About this exercise ->
Your response must be made up of each line in the data below that contains the string "yang".
═════ Exercise material
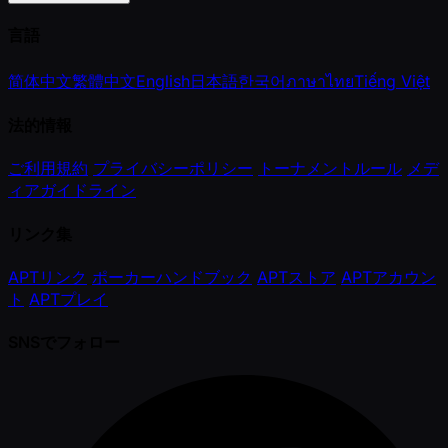
言語
简体中文
繁體中文
English
日本語
한국어
ภาษาไทย
Tiếng Việt
法的情報
ご利用規約
プライバシーポリシー
トーナメントルール
メデ
ィアガイドライン
リンク集
APTリンク
ポーカーハンドブック
APTストア
APTアカウン
ト
APTプレイ
SNSでフォロー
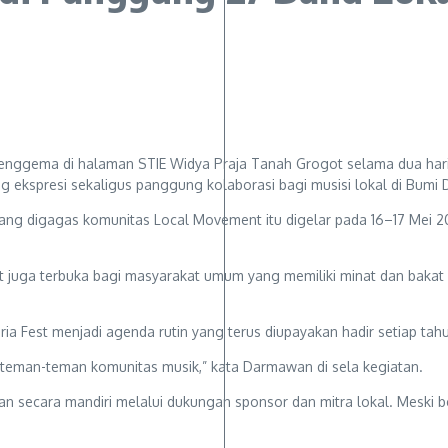
ggema di halaman STIE Widya Praja Tanah Grogot selama dua hari t
ekspresi sekaligus panggung kolaborasi bagi musisi lokal di Bumi 
 yang digagas komunitas Local Movement itu digelar pada 16–17 Mei 2
but juga terbuka bagi masyarakat umum yang memiliki minat dan bakat 
a Fest menjadi agenda rutin yang terus diupayakan hadir setiap tah
teman-teman komunitas musik,” kata Darmawan di sela kegiatan.
ukan secara mandiri melalui dukungan sponsor dan mitra lokal. Meski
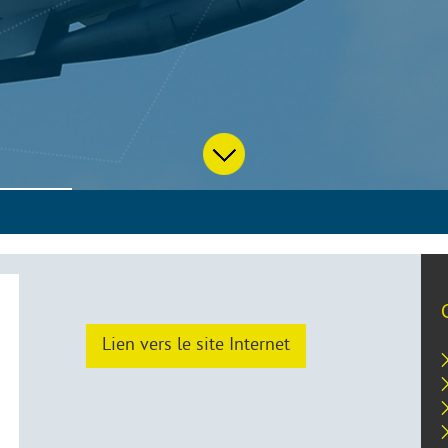
Lien vers le site Internet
══════════
Solution for this exercise ->
 yang digagas komunitas Local Movement itu digelar pada 16–17 Mei 2
but juga terbuka bagi masyarakat umum yang memiliki minat dan bakat 
a Fest menjadi agenda rutin yang terus diupayakan hadir setiap tah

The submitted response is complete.